┏━━
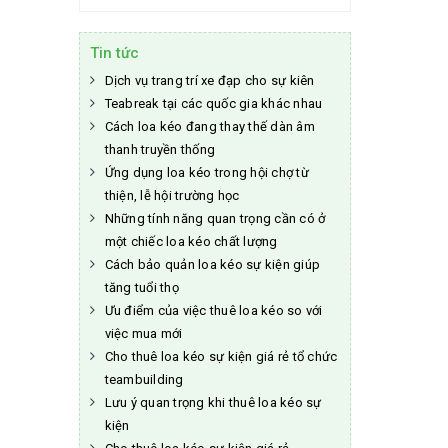
Tin tức
Dịch vụ trang trí xe đạp cho sự kiên
Teabreak tại các quốc gia khác nhau
Cách loa kéo đang thay thế dàn âm
thanh truyền thống
Ứng dụng loa kéo trong hội chợ từ
thiện, lễ hội trường học
Những tính năng quan trọng cần có ở
một chiếc loa kéo chất lượng
Cách bảo quản loa kéo sự kiện giúp
tăng tuổi thọ
Ưu điểm của việc thuê loa kéo so với
việc mua mới
Cho thuê loa kéo sự kiện giá rẻ tổ chức
teambuilding
Lưu ý quan trọng khi thuê loa kéo sự
kiện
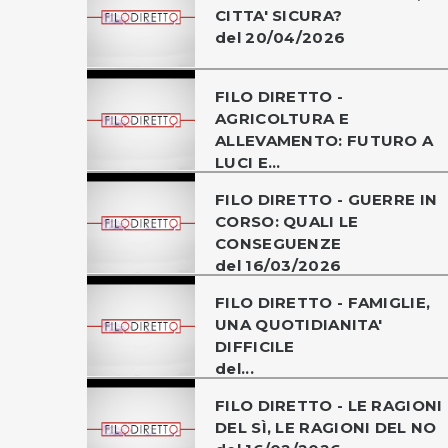
CITTA' SICURA?
del 20/04/2026
FILO DIRETTO -
AGRICOLTURA E
ALLEVAMENTO: FUTURO A
LUCI E...
FILO DIRETTO - GUERRE IN
CORSO: QUALI LE
CONSEGUENZE
del 16/03/2026
FILO DIRETTO - FAMIGLIE,
UNA QUOTIDIANITA'
DIFFICILE
del...
FILO DIRETTO - LE RAGIONI
DEL SÌ, LE RAGIONI DEL NO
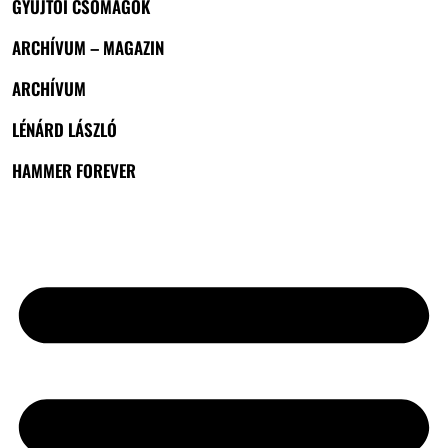
GYŰJTŐI CSOMAGOK
ARCHÍVUM – MAGAZIN
ARCHÍVUM
LÉNÁRD LÁSZLÓ
HAMMER FOREVER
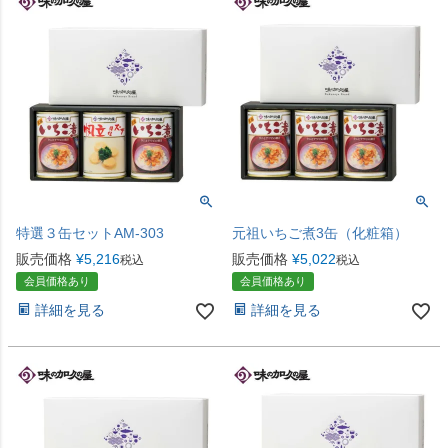
特選３缶セットAM-303
元祖いちご煮3缶（化粧箱）
販売価格
¥
5,216
販売価格
¥
5,022
税込
税込
会員価格あり
会員価格あり
詳細を見る
詳細を見る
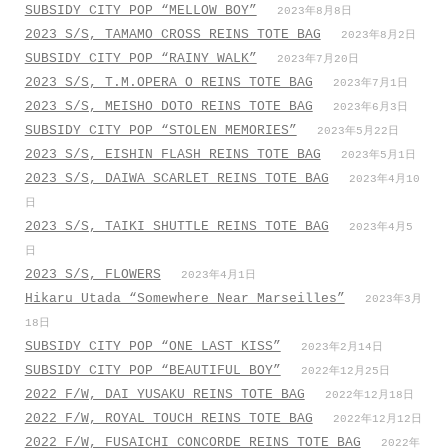
SUBSIDY CITY POP “MELLOW BOY”
2023年8月8日
2023 S/S, TAMAMO CROSS REINS TOTE BAG
2023年8月2日
SUBSIDY CITY POP “RAINY WALK”
2023年7月20日
2023 S/S, T.M.OPERA O REINS TOTE BAG
2023年7月1日
2023 S/S, MEISHO DOTO REINS TOTE BAG
2023年6月3日
SUBSIDY CITY POP “STOLEN MEMORIES”
2023年5月22日
2023 S/S, EISHIN FLASH REINS TOTE BAG
2023年5月1日
2023 S/S, DAIWA SCARLET REINS TOTE BAG
2023年4月10
日
2023 S/S, TAIKI SHUTTLE REINS TOTE BAG
2023年4月5
日
2023 S/S, FLOWERS
2023年4月1日
Hikaru Utada “Somewhere Near Marseilles”
2023年3月
18日
SUBSIDY CITY POP “ONE LAST KISS”
2023年2月14日
SUBSIDY CITY POP “BEAUTIFUL BOY”
2022年12月25日
2022 F/W, DAI YUSAKU REINS TOTE BAG
2022年12月18日
2022 F/W, ROYAL TOUCH REINS TOTE BAG
2022年12月12日
2022 F/W, FUSAICHI CONCORDE REINS TOTE BAG
2022年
┗━━
#### Your objective
Above are some records; copy exactly the lines from the one with "thanh truyền thống" through the one with "việc mua mới", both included, and no others.

#### Task answer
thanh truyền thống
Ứng dụng loa kéo trong hội chợ từ
thiện, lễ hội trường học
Những tính năng quan trọng cần có ở
một chiếc loa kéo chất lượng
Cách bảo quản loa kéo sự kiện giúp
tăng tuổi thọ
Ưu điểm của việc thuê loa kéo so với
việc mua mới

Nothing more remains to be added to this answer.